Capitalistas y marxistas, pues, coinciden en lo esencial: favorecer la islamizacion de Europa. La tradición laica de la Revolución francesa ha secado el alma de Occidente y ha creado un vacío que amplió el Concilio Vaticano II con el suicidio de la Iglesia de Roma. El islam lo está ocupando con toda lógica: cuando se expulsa a la espiritualidad por la puerta, vuelve a entrar por la gatera. El ser humano necesita creer, y el islam le ofrece una fuente inagotable de fe; de ahí su atractivo entre los mismos europeos, desarraigados de su tradición gracias, en muy buena parte, al propio clero. Es decir, que somos nosotros, la masa social que el poder económico ha degenerado y reblandecido hasta niveles inferiores a los del ganado ovino, el problema. O cambiamos nosotros y hacemos que las cosas cambien, o esto irá a mucho peor. Es nuestro asentimiento, nuestro absurdo y bien instalado complejo de culpa, nuestro irracional buenismo, lo que legitima todo lo que está pasando. Mientras nosotros no nos transformemos y afirmemos nuestras señas de identidad, las cosas irán a mucho peor. No se gana un desafío rehuyéndolo.

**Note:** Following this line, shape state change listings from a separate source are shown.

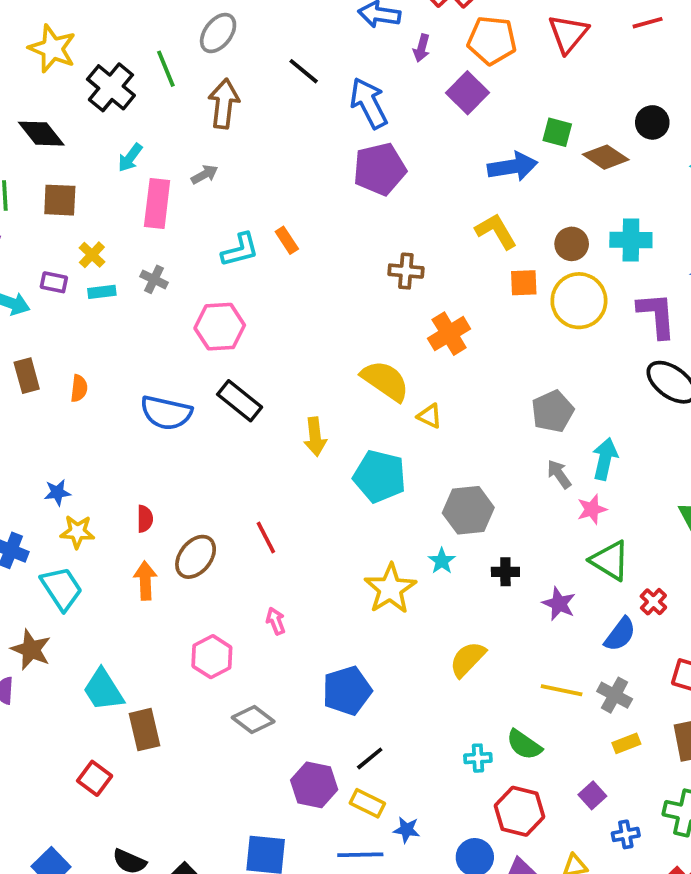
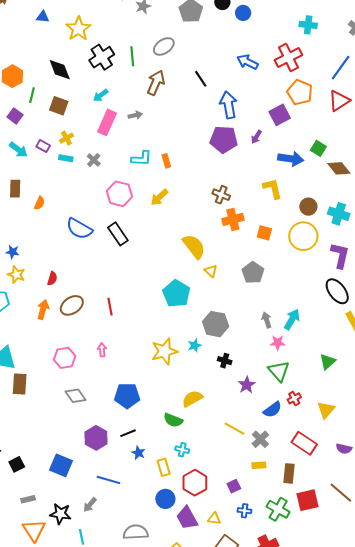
purple arrow: (422, 48) -> (256, 137), moved
orange square: (524, 283) -> (264, 233), moved
orange cross: (449, 334) -> (233, 219), moved
gray pentagon: (553, 411) -> (253, 273), moved, turned -30
yellow arrow: (315, 437) -> (159, 197), moved, turned 36
green semicircle: (524, 745) -> (173, 420), moved, turned -30
yellow rectangle: (367, 803) -> (164, 467), moved, turned 30
blue star: (407, 830) -> (138, 453), moved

La violencia islamista es lo que los cursis llaman un epifenómeno, una anécdota secundaria dentro de un proceso general de mucho más hondo calado: la transformación de Europa en un continente islámico. A los integristas no les hace falta predicar la violencia: las políticas maltusianas ejercidas sobre la población europea nativa ayudan mejor que ninguna bomba al cambio de civilización. Mientras, los musulmanes, libres de la esterilización obligatoria de la corrección política, se multiplican y crecen por todo el continente. Si Cataluña se independizara en octubre (y todo puede pasar con este gobierno), unos seiscientos mil catalanes serían de religión islámica. Un cuarto de la población de Occidente lo será de aquí a cincuenta años. Frente a una fe pujante y conquistadora, ¿creemos de verdad que la avaricia, la esterilidad, el odio a sí mismo, el complejo de culpa y la degradación moral de las democracias occidentales van a poder frenar la conquista?